Extremforscher. Die Aussagen der Extremsportler seien mit Vorsicht zu genießen, warnt Karl-Heinrich Bette. Messner und Co seien längst selbstreflexiv geworden und mit allen philosophischen Wassern gewaschen, um so die Deutungshoheit über ihr Tun zu bewahren. Für sein gerade erschienenes Buch "X-treme" hat der Darmstädter Sportsoziologe daher auch bewusst keine Interviews geführt, sondern lediglich schriftliche Quellen und Talkshows ausgewertet. Bette war früher Zehnkämpfer, Extremsport hat er aber nie betrieben. "Es ist nicht notwendig, in einen Skandal verwickelt zu sein, um über Skandale schreiben zu können", stellt Bette im Interview klar. "Als Soziologe muss man auf Distanz gehen und einen fremden Blick entwickeln."
Psychoanalytische Erklärungen, die bei Extremsportlern eine narzisstische Störung konstatieren, greifen zu kurz, weil sie den gesellschaftlichen Kontext ausblenden. Bette sieht die Ursachen vielmehr in der Ausdifferenzierung der Gesellschaft, der Expansion des Staates und anderer Institutionen, von denen der Mensch mit einem immer dichteren Regelwerk überzogen werde. Diese "Erfahrung der Nichtigkeit und Machtlosigkeit" treibe den Extremsportler in Regionen, die völlig frei von diesem Regelwerk sind, in die Eigernordwand zum Beispiel. Gegen die Routine und Langeweile des modernen Alltags setzen die Kletterer, Skydiver und Base-Jumper auf die lebendigkeitsstiftende Wirkung des Abenteuers. Es geht um die Rückgewinnung von Autonomie, um "Selbstermächtigung", wie Bette es nennt.
Diese Selbstermächtigung werde aber erst durch die Möglichkeit des Scheiterns, durch das bewusst gesuchte Risiko vollkommen. Man will ja gerade der Sicherheit, den Versicherungen und damit auch der Sinnleere entkommen.
Vermittelt wird dies physisch: Der im Alltag nur mehr im Auto oder in der U-Bahn herumtransportierte menschliche Körper wird zurückgewonnen. Der eigene Leib soll durch die extreme Erfahrung der Entbehrung und Erschöpfung bis hin zu Verletzung und Verstümmelung - man denke nur an die abgefrorenen Bergsteigerzehen - von den "Zwängen und Zurichtungen der Zivilisation" befreit werden, wie Bette schreibt.

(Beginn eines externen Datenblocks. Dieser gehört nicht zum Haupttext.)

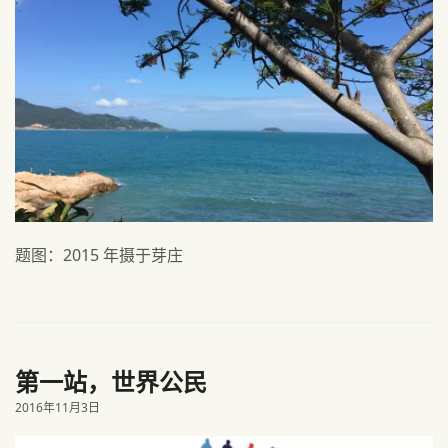
题图：2015 年摄于芽庄
第一站，世界公民
2016年11月3日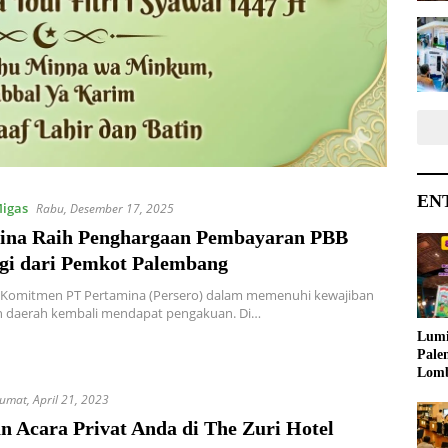
EN
Migas
Rabu, Desember 17, 2025
ina Raih Penghargaan Pembayaran PBB
ggi dari Pemkot Palembang
| Komitmen PT Pertamina (Persero) dalam memenuhi kewajiban
n daerah kembali mendapat pengakuan. Di…
Lumi
Pale
Lom
Samb
Jumat, April 21, 2023
Ajak
n Acara Privat Anda di The Zuri Hotel
Kreat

Rushhour am Gipfel. Ein zentrales Motiv von Extremsportlern ist laut Bette die Möglichkeit, sich von anderen zu unterscheiden, was im Alltag kaum mehr möglich ist. Diese Abgrenzungsmöglichkeit ist aber durch den Boom des Extrem- sports schon wieder bedroht. Marathon und selbst Triathlon sind mittlerweile fast zum Volkssport geworden. Im Ansturm von Durchschnittsalpinisten auf den Himalaja sehen Extremsportler eine Trivialisierung und fast schon Entweihung, zumal wenn auf allzu viele Hilfsmittel zurückgriffen wird. Um sich auch weiterhin abgrenzen zu können, muss man den Berg im eigenen Stil erklimmen: ohne Sauerstoffflasche, über die schwerere Route oder auch ohne Haken und Aluleitern, selbst wenn diese schon im Fels vorhanden sind. Ziele sollen nicht mit dem geringsten, sondern dem höchstmöglichen Aufwand erreicht werden. Das Effizienzprinzip, das Gesellschaft und Wirtschaft bestimmt, wird ins Gegenteil verkehrt.
Der Raum, der durch moderne Transport- und Kommunikationstechnologien zum Schrumpfen gebracht wurde, wird von den Extremsportlern gleichsam zurückerobert. Man geht zu Fuß durch die Antarktis oder die Wüste Gobi. Die vermeintliche Gegenposition zur Moderne birgt einige Paradoxien. Möglich sind die Expeditionen nämlich durch technologische Errungenschaften wie GPS, Satellitentelefon oder Goretexkleidung. Ohne Kamera geht es natürlich auch nicht. Und das ultimative Hilfsmittel sind die Sponsoren: Felix Baumgartner hat die Christusstatue in Rio mit einem Seil erklommen, aber auch mit Unterstützung einer Getränkemarke, die angeblich Flügel verleiht.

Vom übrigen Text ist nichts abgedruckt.